(RECORDS SUPPLIED Opens)

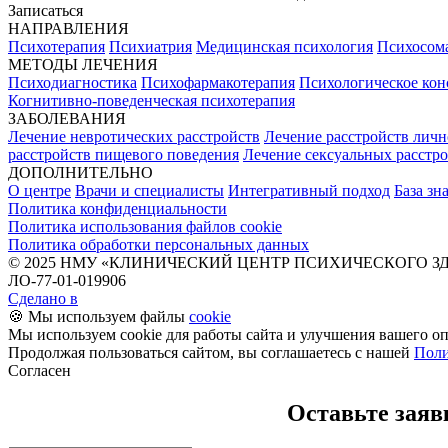
Записаться
НАПРАВЛЕНИЯ
Психотерапия
Психиатрия
Медицинская психология
Психосом
МЕТОДЫ ЛЕЧЕНИЯ
Психодиагностика
Психофармакотерапия
Психологическое кон
Когнитивно-поведенческая психотерапия
ЗАБОЛЕВАНИЯ
Лечение невротических расстройств
Лечение расстройств личн
расстройств пищевого поведения
Лечение сексуальных расстр
ДОПОЛНИТЕЛЬНО
О центре
Врачи и специалисты
Интегративный подход
База зн
Политика конфиденциальности
Политика использования файлов cookie
Политика обработки персональных данных
© 2025 НМУ «‎КЛИНИЧЕСКИЙ ЦЕНТР ПСИХИЧЕСКОГО ЗД
ЛО-77-01-019906
Сделано в
🍪 Мы используем файлы
cookie
Мы используем cookie для работы сайта и улучшения вашего о
Продолжая пользоваться сайтом, вы соглашаетесь с нашей
Поли
Согласен
Оставьте заяв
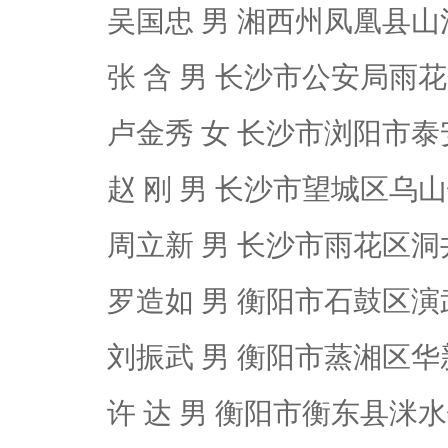
吴国忠 男 湘西州凤凰县
张 含 男 长沙市公安局雨
卢金秀 女 长沙市浏阳市
赵 刚 男 长沙市望城区乌
周立新 男 长沙市雨花区洞
罗造如 男 衡阳市石鼓区
刘振武 男 衡阳市蒸湘区
许 达 男 衡阳市衡东县洣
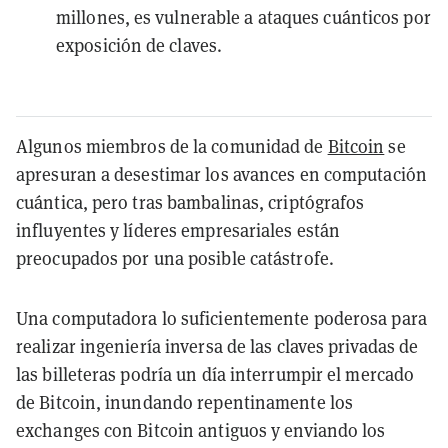
millones, es vulnerable a ataques cuánticos por
exposición de claves.
Algunos miembros de la comunidad de
Bitcoin
se
apresuran a desestimar los avances en computación
cuántica, pero tras bambalinas, criptógrafos
influyentes y líderes empresariales están
preocupados por una posible catástrofe.
Una computadora lo suficientemente poderosa para
realizar ingeniería inversa de las claves privadas de
las billeteras podría un día interrumpir el mercado
de Bitcoin, inundando repentinamente los
exchanges con Bitcoin antiguos y enviando los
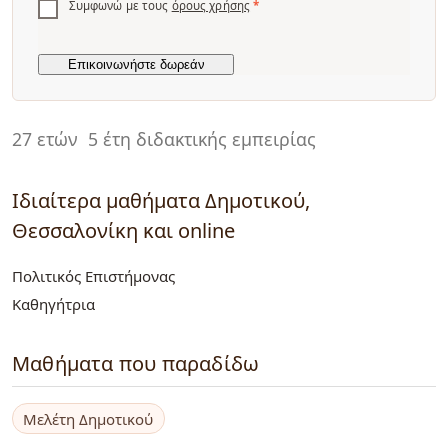
Συμφωνώ με τους
όρους χρήσης
*
27 ετών
5 έτη διδακτικής εμπειρίας
Ιδιαίτερα μαθήματα Δημοτικού,
Θεσσαλονίκη και online
Πολιτικός Επιστήμονας
Καθηγήτρια
Μαθήματα που παραδίδω
Μελέτη Δημοτικού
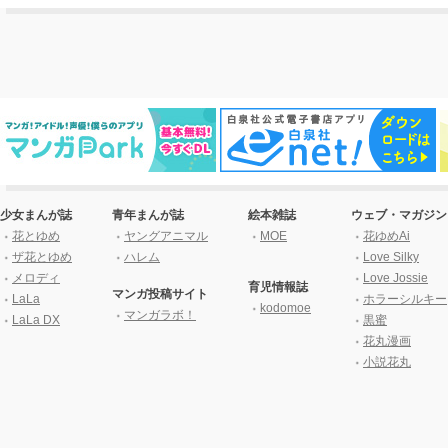
少女まんが誌
青年まんが誌
絵本雑誌
ウェブ・マガジン
花とゆめ
ヤングアニマル
MOE
花ゆめAi
ザ花とゆめ
ハレム
Love Silky
メロディ
Love Jossie
育児情報誌
マンガ投稿サイト
LaLa
ホラーシルキー
kodomoe
マンガラボ！
LaLa DX
黒蜜
花丸漫画
小説花丸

(RECORDS SUPPLIED Closes)

THE TASK:
Hand back all the entries exactly, leaving out the pictures.

RESULT OF THIS EXERCISE:
Записаться
НАПРАВЛЕНИЯ
Психотерапия
Психиатрия
Медицинская психология
Психосом
МЕТОДЫ ЛЕЧЕНИЯ
Психодиагностика
Психофармакотерапия
Психологическое кон
Когнитивно-поведенческая психотерапия
ЗАБОЛЕВАНИЯ
Лечение невротических расстройств
Лечение расстройств личн
расстройств пищевого поведения
Лечение сексуальных расстр
ДОПОЛНИТЕЛЬНО
О центре
Врачи и специалисты
Интегративный подход
База зн
Политика конфиденциальности
Политика использования файлов cookie
Политика обработки персональных данных
© 2025 НМУ «‎КЛИНИЧЕСКИЙ ЦЕНТР ПСИХИЧЕСКОГО ЗД
ЛО-77-01-019906
Сделано в
🍪 Мы используем файлы
cookie
Мы используем cookie для работы сайта и улучшения вашего о
Продолжая пользоваться сайтом, вы соглашаетесь с нашей
Поли
Согласен
Оставьте заяв
吴国忠 男 湘西州凤凰县
张 含 男 长沙市公安局雨
卢金秀 女 长沙市浏阳市
赵 刚 男 长沙市望城区乌
周立新 男 长沙市雨花区洞
罗造如 男 衡阳市石鼓区
刘振武 男 衡阳市蒸湘区
许 达 男 衡阳市衡东县洣
millones, es vulnerable a ataques cuánticos por
exposición de claves.
Algunos miembros de la comunidad de
Bitcoin
se
apresuran a desestimar los avances en computación
cuántica, pero tras bambalinas, criptógrafos
influyentes y líderes empresariales están
preocupados por una posible catástrofe.
Una computadora lo suficientemente poderosa para
realizar ingeniería inversa de las claves privadas de
las billeteras podría un día interrumpir el mercado
de Bitcoin, inundando repentinamente los
exchanges con Bitcoin antiguos y enviando los
Συμφωνώ με τους
όρους χρήσης
*
27 ετών
5 έτη διδακτικής εμπειρίας
Ιδιαίτερα μαθήματα Δημοτικού,
Θεσσαλονίκη και online
Πολιτικός Επιστήμονας
Καθηγήτρια
Μαθήματα που παραδίδω
Μελέτη Δημοτικού
少女まんが誌
青年まんが誌
絵本雑誌
ウェブ・マガジン
花とゆめ
ヤングアニマル
MOE
花ゆめAi
ザ花とゆめ
ハレム
Love Silky
メロディ
Love Jossie
育児情報誌
マンガ投稿サイト
LaLa
ホラーシルキー
kodomoe
マンガラボ！
LaLa DX
黒蜜
花丸漫画
小説花丸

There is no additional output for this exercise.